Since Android OS version 6, the widely used smart phone platform has been vulnerable to an exploit of a feature that Google touts as a competitive advantage over its chief competition – multitasking. Without getting down into the technical weeds, the vulnerability takes advantage the operating system’s inherent ability to do multiple things at once, allowing malicious apps to impersonate a legitimate, trusted app on your phone while asking for permissions that it will then use to invade your privacy and steal data.
Surely Google Play’s security scans will stop this?
Despite being documented as far back as 2015, Google has continued to downplay the security loophole even though up to the time of the article’s publication, 36 different apps were available on the Play Store that were identified as exploiting the weakness, dubbed StrandHogg, and apps exploiting this “overlay” technique have been showing up in the store since 2017. Unfortunately, despite Google’s efforts, many malicious apps still manage to make it through their security screening, including highly popular apps such as the infamous “CamScanner” app that had been compromised and turned into hidden malware conduit.
Unfortunately, there’s only so much heavy lifting you can do on your own.
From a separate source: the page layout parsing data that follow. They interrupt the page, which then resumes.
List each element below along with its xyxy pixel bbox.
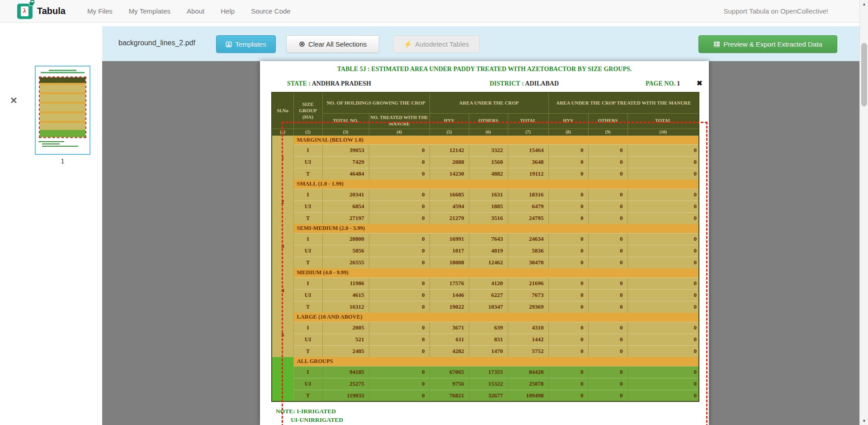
templates-button-label: Templates — [235, 40, 266, 48]
autodetect-button-label: Autodetect Tables — [415, 40, 469, 48]
thumb-notes — [38, 141, 85, 148]
note-line-2: UI-UNIRRIGATED — [291, 416, 343, 424]
header-area-group: AREA UNDER THE CROP — [429, 92, 548, 113]
page-thumbnail-sidebar: ✕ 1 — [0, 23, 102, 425]
document-filename: background_lines_2.pdf — [118, 39, 195, 47]
page-thumbnail[interactable] — [35, 66, 90, 155]
thumb-title-line — [49, 70, 77, 71]
clear-button-label: Clear All Selections — [308, 40, 367, 48]
clear-all-selections-button[interactable]: ⊗ Clear All Selections — [286, 35, 379, 53]
page-no-label: PAGE NO. — [646, 80, 675, 87]
templates-button[interactable]: Templates — [216, 35, 276, 53]
table-grid-icon — [713, 41, 720, 48]
page-no-line: PAGE NO. 1 — [646, 80, 680, 87]
pdf-page: TABLE 5J : ESTIMATED AREA UNDER PADDY TR… — [260, 61, 709, 425]
nav-item-my-files[interactable]: My Files — [79, 0, 121, 22]
table-notes: NOTE: I-IRRIGATED UI-UNIRRIGATED — [276, 408, 343, 424]
tabula-app: λ Tabula My Files My Templates About Hel… — [0, 0, 868, 425]
district-label: DISTRICT : — [490, 80, 524, 87]
lightning-icon: ⚡ — [404, 40, 412, 48]
remove-page-button[interactable]: ✕ — [10, 96, 18, 105]
nav-item-about[interactable]: About — [179, 0, 212, 22]
page-no-value: 1 — [677, 80, 680, 87]
thumb-table-header — [40, 77, 85, 83]
circle-x-icon: ⊗ — [299, 39, 305, 49]
window-scrollbar[interactable]: ▲ ▼ — [859, 0, 868, 425]
nav-item-help[interactable]: Help — [212, 0, 243, 22]
scrollbar-down-arrow[interactable]: ▼ — [860, 419, 868, 423]
table-selection-rectangle[interactable] — [282, 122, 708, 425]
scrollbar-up-arrow[interactable]: ▲ — [860, 2, 868, 6]
note-line-1: NOTE: I-IRRIGATED — [276, 408, 343, 415]
pdf-lambda-glyph: λ — [21, 7, 28, 14]
selection-close-icon[interactable]: ✖ — [697, 79, 703, 87]
pdf-table: Sl.No SIZE GROUP (HA) NO. OF HOLDINGS GR… — [271, 92, 699, 402]
nav-item-my-templates[interactable]: My Templates — [121, 0, 179, 22]
district-line: DISTRICT : ADILABAD — [490, 80, 559, 87]
preview-export-button[interactable]: Preview & Export Extracted Data — [698, 35, 837, 53]
header-treated-group: AREA UNDER THE CROP TREATED WITH THE MAN… — [548, 92, 699, 113]
state-value: ANDHRA PRADESH — [312, 80, 371, 87]
document-viewport: TABLE 5J : ESTIMATED AREA UNDER PADDY TR… — [102, 61, 859, 425]
table-title: TABLE 5J : ESTIMATED AREA UNDER PADDY TR… — [260, 66, 709, 73]
brand-title[interactable]: Tabula — [37, 6, 66, 16]
state-line: STATE : ANDHRA PRADESH — [287, 80, 371, 87]
autodetect-tables-button[interactable]: ⚡ Autodetect Tables — [393, 35, 480, 53]
navbar: λ Tabula My Files My Templates About Hel… — [0, 0, 868, 23]
export-button-label: Preview & Export Extracted Data — [723, 40, 822, 48]
thumb-table-rows — [40, 83, 85, 130]
state-label: STATE : — [287, 80, 311, 87]
toolbar: background_lines_2.pdf Templates ⊗ Clear… — [102, 26, 859, 61]
templates-icon — [226, 41, 232, 48]
tabula-logo-icon[interactable]: λ — [17, 4, 33, 19]
header-holdings-group: NO. OF HOLDINGS GROWING THE CROP — [322, 92, 429, 113]
scrollbar-thumb[interactable] — [861, 43, 867, 106]
nav-item-source-code[interactable]: Source Code — [243, 0, 299, 22]
thumb-table-selection — [39, 76, 86, 138]
district-value: ADILABAD — [525, 80, 559, 87]
thumb-table-green-rows — [40, 130, 85, 137]
support-link[interactable]: Support Tabula on OpenCollective! — [723, 7, 828, 15]
page-number-label: 1 — [35, 158, 90, 165]
thumb-subtitle-line — [41, 72, 85, 73]
lock-icon — [29, 2, 34, 6]
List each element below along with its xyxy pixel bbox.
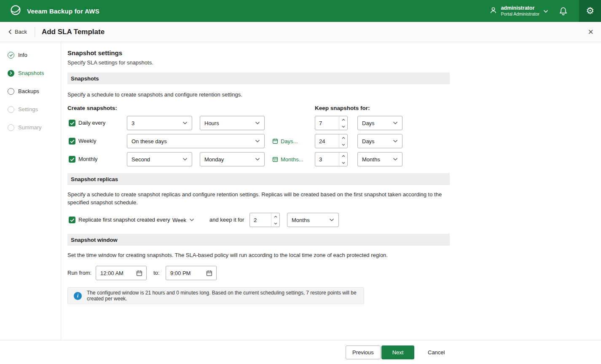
weekly-days-value: On these days [131, 138, 167, 145]
chevron-down-icon [182, 158, 188, 161]
step-label: Info [18, 52, 27, 58]
info-icon: i [74, 292, 82, 300]
spinner-up-icon[interactable] [271, 213, 279, 220]
step-circle-icon [8, 88, 14, 95]
spinner-arrows [271, 213, 279, 227]
run-to-time-value: 9:00 PM [170, 270, 190, 276]
top-bar: Veeam Backup for AWS administrator Porta… [0, 0, 601, 22]
keep-snapshots-label: Keep snapshots for: [315, 105, 370, 111]
chevron-down-icon [393, 158, 398, 161]
brand: Veeam Backup for AWS [0, 5, 99, 17]
back-button[interactable]: Back [0, 22, 35, 42]
content-subtitle: Specify SLA settings for snapshots. [67, 59, 153, 66]
step-backups[interactable]: Backups [0, 82, 61, 100]
step-label: Snapshots [18, 70, 44, 76]
step-label: Backups [18, 88, 39, 94]
weekly-keep-unit-dropdown[interactable]: Days [357, 134, 402, 148]
monthly-day-dropdown[interactable]: Monday [200, 152, 265, 166]
daily-keep-unit-value: Days [362, 120, 375, 126]
step-circle-icon [8, 106, 14, 113]
replicate-label: Replicate first snapshot created every [78, 213, 170, 227]
chevron-down-icon [255, 139, 260, 143]
checkbox-monthly[interactable] [69, 156, 75, 163]
checkbox-replicate[interactable] [69, 217, 75, 223]
user-role: Portal Administrator [501, 11, 539, 17]
previous-button[interactable]: Previous [346, 345, 381, 359]
spinner-arrows [339, 153, 347, 166]
step-settings: Settings [0, 100, 61, 118]
spinner-down-icon[interactable] [271, 220, 279, 227]
spinner-down-icon[interactable] [339, 123, 347, 130]
step-label: Settings [18, 106, 38, 112]
window-description: Set the time window for creating snapsho… [67, 251, 449, 259]
run-to-time-input[interactable]: 9:00 PM [166, 266, 217, 280]
run-from-time-input[interactable]: 12:00 AM [96, 266, 147, 280]
create-snapshots-label: Create snapshots: [67, 105, 117, 111]
spinner-down-icon[interactable] [339, 159, 347, 166]
bell-icon [559, 7, 567, 16]
run-from-label: Run from: [67, 266, 91, 280]
user-name: administrator [501, 5, 539, 12]
replicas-description: Specify a schedule to create snapshot re… [67, 190, 449, 206]
monthly-keep-unit-dropdown[interactable]: Months [357, 152, 402, 166]
monthly-months-link-label: Months... [281, 156, 303, 163]
page-title: Add SLA Template [42, 28, 105, 36]
cancel-button[interactable]: Cancel [421, 345, 451, 359]
step-current-arrow-icon [8, 70, 14, 77]
next-button[interactable]: Next [381, 345, 414, 359]
spinner-down-icon[interactable] [339, 141, 347, 148]
chevron-down-icon [182, 121, 188, 125]
replica-frequency-dropdown[interactable]: Week [172, 213, 194, 227]
step-snapshots[interactable]: Snapshots [0, 64, 61, 82]
daily-interval-value: 3 [131, 120, 134, 126]
veeam-logo-icon [10, 5, 21, 17]
chevron-down-icon [393, 121, 398, 125]
chevron-down-icon [543, 7, 548, 15]
user-menu[interactable]: administrator Portal Administrator [490, 5, 548, 17]
calendar-icon [206, 270, 212, 276]
spinner-up-icon[interactable] [339, 153, 347, 159]
spinner-up-icon[interactable] [339, 116, 347, 123]
replica-keep-value: 2 [250, 213, 271, 227]
weekly-days-dropdown[interactable]: On these days [127, 134, 265, 148]
step-label: Summary [18, 124, 42, 131]
check-icon [70, 158, 75, 161]
notifications-button[interactable] [559, 7, 567, 16]
spinner-up-icon[interactable] [339, 134, 347, 141]
chevron-down-icon [329, 218, 334, 222]
back-chevron-icon [8, 29, 12, 35]
close-icon[interactable]: × [588, 27, 593, 37]
monthly-months-link[interactable]: Months... [272, 152, 303, 166]
weekly-keep-spinner[interactable]: 24 [315, 134, 348, 148]
daily-keep-value: 7 [315, 116, 339, 130]
daily-interval-dropdown[interactable]: 3 [127, 116, 192, 130]
daily-label: Daily every [78, 116, 105, 130]
checkbox-weekly[interactable] [69, 138, 75, 145]
calendar-icon [136, 270, 142, 276]
replica-keep-spinner[interactable]: 2 [250, 213, 280, 227]
wizard-sidebar: Info Snapshots Backups Settings Summary [0, 42, 61, 340]
user-icon [490, 7, 497, 16]
snapshots-description: Specify a schedule to create snapshots a… [67, 91, 242, 99]
monthly-ordinal-dropdown[interactable]: Second [127, 152, 192, 166]
step-summary: Summary [0, 118, 61, 136]
chevron-down-icon [393, 139, 398, 143]
daily-unit-dropdown[interactable]: Hours [200, 116, 265, 130]
chevron-down-icon [255, 158, 260, 161]
settings-button[interactable]: ⚙ [579, 0, 601, 22]
monthly-keep-value: 3 [315, 153, 339, 166]
replica-keep-unit-dropdown[interactable]: Months [287, 213, 339, 227]
section-header-snapshots: Snapshots [67, 72, 450, 84]
replica-keep-unit-value: Months [292, 217, 310, 223]
monthly-keep-spinner[interactable]: 3 [315, 152, 348, 166]
monthly-label: Monthly [78, 152, 98, 166]
weekly-days-link[interactable]: Days... [272, 134, 298, 148]
step-info[interactable]: Info [0, 46, 61, 64]
section-header-replicas: Snapshot replicas [67, 173, 450, 185]
check-icon [70, 139, 75, 143]
daily-keep-unit-dropdown[interactable]: Days [357, 116, 402, 130]
checkbox-daily[interactable] [69, 120, 75, 126]
daily-keep-spinner[interactable]: 7 [315, 116, 348, 130]
spinner-arrows [339, 134, 347, 148]
page-header: Back Add SLA Template × [0, 22, 601, 42]
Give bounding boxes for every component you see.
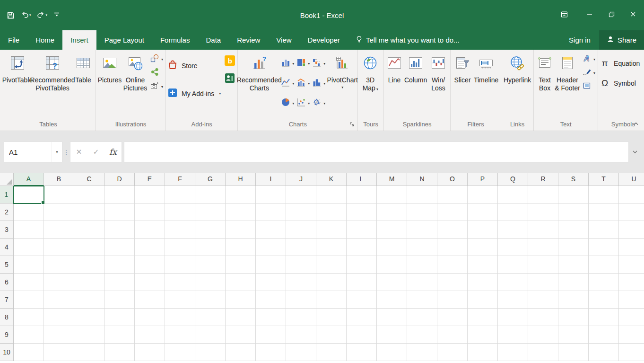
cell-F3[interactable] [165,221,195,239]
cell-B9[interactable] [44,326,74,344]
cell-T8[interactable] [589,309,619,326]
formula-input[interactable] [124,142,628,162]
cell-A4[interactable] [14,239,44,256]
cell-S2[interactable] [558,204,589,221]
insert-waterfall-chart-button[interactable]: ▾ [312,53,328,73]
cell-L1[interactable] [347,186,377,204]
customize-qat-button[interactable] [53,11,60,19]
cell-L9[interactable] [347,326,377,344]
cell-A2[interactable] [14,204,44,221]
pictures-button[interactable]: Pictures [97,50,122,116]
cell-N10[interactable] [407,344,437,361]
sign-in-button[interactable]: Sign in [560,30,599,50]
cell-E1[interactable] [135,186,165,204]
cell-G1[interactable] [195,186,226,204]
cell-Q9[interactable] [498,326,528,344]
cell-S4[interactable] [558,239,589,256]
cell-Q4[interactable] [498,239,528,256]
insert-radar-chart-button[interactable]: ▾ [312,93,328,113]
formula-bar-expand-icon[interactable] [629,150,641,154]
cell-H4[interactable] [226,239,256,256]
cell-J4[interactable] [286,239,316,256]
cancel-icon[interactable]: ✕ [70,148,87,156]
cell-I6[interactable] [256,274,286,291]
collapse-ribbon-icon[interactable] [633,120,639,128]
tab-insert[interactable]: Insert [62,30,96,50]
cell-U7[interactable] [619,291,644,309]
column-header-E[interactable]: E [135,173,165,186]
cell-M6[interactable] [377,274,407,291]
column-header-M[interactable]: M [377,173,407,186]
cell-C1[interactable] [74,186,104,204]
text-box-button[interactable]: Text Box [535,50,554,116]
cell-N6[interactable] [407,274,437,291]
cell-G5[interactable] [195,256,226,274]
cell-F2[interactable] [165,204,195,221]
insert-function-button[interactable]: fx [104,147,122,157]
column-header-U[interactable]: U [619,173,644,186]
cell-Q1[interactable] [498,186,528,204]
cell-H6[interactable] [226,274,256,291]
charts-dialog-launcher-icon[interactable] [349,121,355,128]
sparkline-column-button[interactable]: Column [403,50,428,116]
cell-K7[interactable] [316,291,347,309]
cell-M2[interactable] [377,204,407,221]
cell-P8[interactable] [468,309,498,326]
cell-S8[interactable] [558,309,589,326]
cell-I4[interactable] [256,239,286,256]
cell-D2[interactable] [104,204,135,221]
share-button[interactable]: Share [599,30,644,50]
store-button[interactable]: Store [167,52,221,80]
cell-S6[interactable] [558,274,589,291]
tab-review[interactable]: Review [229,30,268,50]
recommended-charts-button[interactable]: ? Recommended Charts [239,50,279,116]
tab-file[interactable]: File [0,30,27,50]
cell-S5[interactable] [558,256,589,274]
cell-C4[interactable] [74,239,104,256]
column-header-N[interactable]: N [407,173,437,186]
column-header-T[interactable]: T [589,173,619,186]
cell-J3[interactable] [286,221,316,239]
cell-D9[interactable] [104,326,135,344]
cell-O1[interactable] [437,186,468,204]
cell-O7[interactable] [437,291,468,309]
object-button[interactable] [583,82,595,91]
cell-B8[interactable] [44,309,74,326]
cell-B5[interactable] [44,256,74,274]
column-header-J[interactable]: J [286,173,316,186]
column-header-F[interactable]: F [165,173,195,186]
cell-D7[interactable] [104,291,135,309]
cell-J2[interactable] [286,204,316,221]
cell-E3[interactable] [135,221,165,239]
cell-A6[interactable] [14,274,44,291]
column-header-K[interactable]: K [316,173,347,186]
cell-U8[interactable] [619,309,644,326]
cell-C10[interactable] [74,344,104,361]
select-all-button[interactable] [0,173,14,186]
cell-T6[interactable] [589,274,619,291]
cell-T9[interactable] [589,326,619,344]
cell-U4[interactable] [619,239,644,256]
cell-Q5[interactable] [498,256,528,274]
cell-J8[interactable] [286,309,316,326]
column-header-I[interactable]: I [256,173,286,186]
cell-P3[interactable] [468,221,498,239]
3d-map-button[interactable]: 3D Map▾ [359,50,381,116]
row-header-5[interactable]: 5 [0,256,14,274]
cell-L4[interactable] [347,239,377,256]
row-header-8[interactable]: 8 [0,309,14,326]
cell-D5[interactable] [104,256,135,274]
cell-U2[interactable] [619,204,644,221]
restore-button[interactable] [600,0,622,30]
cell-G10[interactable] [195,344,226,361]
cell-L8[interactable] [347,309,377,326]
signature-line-button[interactable]: ▾ [583,68,595,78]
cell-E6[interactable] [135,274,165,291]
cell-L3[interactable] [347,221,377,239]
symbol-button[interactable]: Ω Symbol [600,73,644,93]
cell-N1[interactable] [407,186,437,204]
insert-line-chart-button[interactable]: ▾ [281,73,296,93]
cell-S7[interactable] [558,291,589,309]
cell-M8[interactable] [377,309,407,326]
cell-I7[interactable] [256,291,286,309]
In the case of the CamScanner incident, even the developers allegedly did not know their app had been compromised and injected with the malicious dropper library that went on to infect its users. If you were being diligent on updating your apps to repair bugs and patch security holes, you walked right into a trap you couldn’t possibly have avoided. That being said, there are things you can watch out for:
- Apps that suddenly ask for permissions it should already have.
- Apps that ask for login credentials it should already have.
- Apps that ask for permissions that don’t make sense, ie. a Calculator app asking for permission to access your camera or microphone.
- Permission or login popups that look strange or don’t match the app it supposedly comes from.
- Spelling, grammar and punctuation errors.
- Email warnings from services detailing unusual activity or unexpected logins.
If you notice anything of these things, immediately stop and assess the situation. If you are uncertain how to check your phone for malicious apps or compromised security, definitely do not grant new permissions or enter confidential information into any prompts until you can verify your devices integrity.